### Exercise description
Wherever a line in the data holds the word "passe", pull that line out.

........

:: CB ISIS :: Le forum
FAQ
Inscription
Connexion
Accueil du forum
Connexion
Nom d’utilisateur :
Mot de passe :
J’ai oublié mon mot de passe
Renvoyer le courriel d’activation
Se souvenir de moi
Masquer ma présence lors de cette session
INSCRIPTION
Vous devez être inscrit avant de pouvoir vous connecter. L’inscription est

........

### Result
Mot de passe :
J’ai oublié mon mot de passe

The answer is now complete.